+++ Records supplied
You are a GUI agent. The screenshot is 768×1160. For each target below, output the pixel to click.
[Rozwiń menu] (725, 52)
++++++
+++ Records supplied
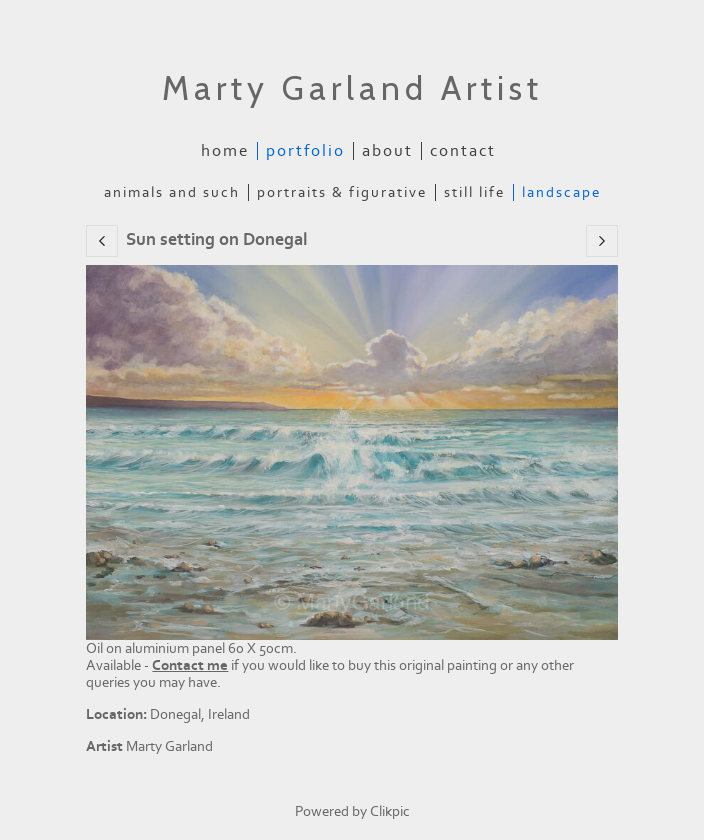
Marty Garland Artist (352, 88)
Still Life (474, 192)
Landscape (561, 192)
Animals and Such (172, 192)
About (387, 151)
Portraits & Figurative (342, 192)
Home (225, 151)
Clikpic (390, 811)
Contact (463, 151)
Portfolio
++++++
Task item -
Only one stretch of the records above is wanted: the lines between the one holding "You are a GUI" and the one holding "[Rozwiń menu] (725, 52)", inclusive, reproduced exactly.

Solution to this exercise -
You are a GUI agent. The screenshot is 768×1160. For each target below, output the pixel to click.
[Rozwiń menu] (725, 52)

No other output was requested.